Erstaunlich finde ich zunächst, wie sehr die jetzige schwarz-gelbe Koalition in Berlin an Zuspruch verloren hat. Wären jetzt, ein Jahr nach der letzten Bundestagswahl, erneut Wahlen, Frau Merkel und Herr Westerwelle dürften ihre Hüte nehmen. Das ist aber auch kein Wunder, denn mir (und eben nicht nur mir) erscheint diese Bundesregierung weniger Vertreter der Bürger zu sein als Vertreter industrieller Interessen (Stichwort: Lobbyismus).

Richten wir einen Blick zurück: Da bekommt die FDP satte Spendengelder von der Hotelbranche und lässt im Gegenzug den Mehrwertsteuersatz für Hotelübernachtungen senken. ‚Natürlich’ besteht zwischen beidem kein Zusammenhang, aber wer glaubt Ihnen das, Herr Westerwelle?!

Dann das Gerangel um die Gesundheitsreform mit dem Ergebnis einer unausgegorenen Reform à la Rösler. Oder die Wahl von Herr Wulff zum Bundespräsidenten. Hat man da dem Wählerwillen entsprochen? Wohl kaum!
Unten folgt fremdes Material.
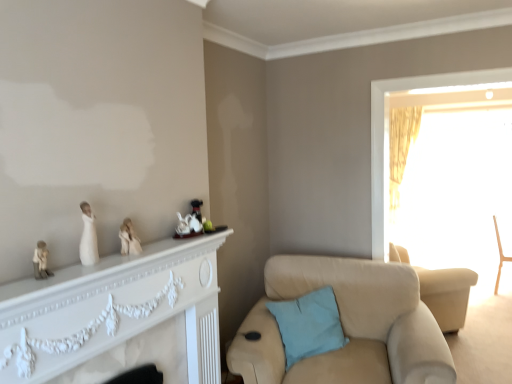 Image resolution: width=512 pixels, height=384 pixels. What are the coordinates of `free area in between white porcelain figurine at left, the 2th person from the back, and white porcelain teapot at center, which ranks as the 2th toy in left-to-right order` in the screenshot? It's located at (146, 249). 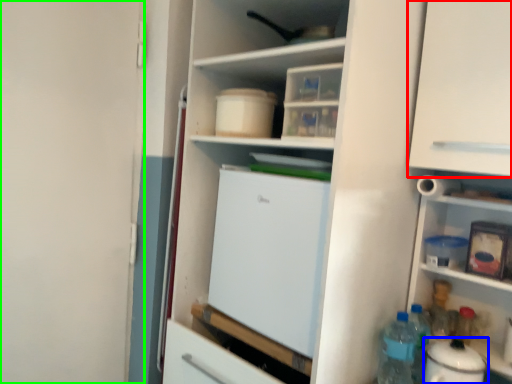 Question: Based on their relative distances, which object is nearer to cabinetry (highlighted by a red box)? Choose from appliance (highlighted by a blue box) and screen door (highlighted by a green box).

Choices:
 (A) appliance
 (B) screen door

Answer: (A) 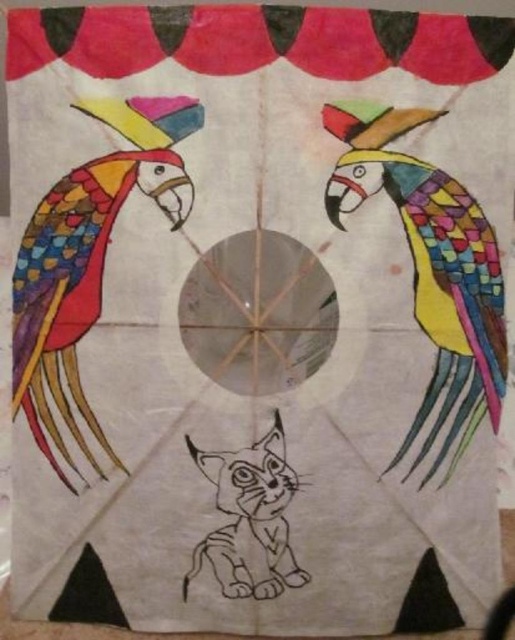 Does multicolored mosaic parrot at center appear on the right side of multicolored paper parrot at left?

Indeed, multicolored mosaic parrot at center is positioned on the right side of multicolored paper parrot at left.

This screenshot has width=515, height=640. In order to click on multicolored mosaic parrot at center in this screenshot , I will do `click(432, 272)`.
Höhepunkt ist aber der Kuhhandel zwischen Bundesregierung und Atomindustrie. Die Laufzeitverlängerungen der Atommeiler spült viel Geld in die Kassen des Finanzministers und man faselt von ‚Brückentechnologie“, die laut Frau Merkel die Atomkraft über das Jahr 2020 hinaus notwendig macht. Nur wohin führt diese Brücke, wenn man im gleichem Zuge Kürzungen bei der Unterstützung der erneuerbaren Energien vereinbart. Der Ausstieg war beschlossene Sache und wurde auch von der Atomindustrie akzeptiert – natürlich mit dem Hintergedanken, dass unter einer schwarz-gelben Regierung der Ausstieg vom Ausstieg zu bewerkstelligen wäre, was jetzt geschehen ist. Kommt dann spätestens in drei Jahren der Ausstieg vom Ausstieg vom Ausstieg?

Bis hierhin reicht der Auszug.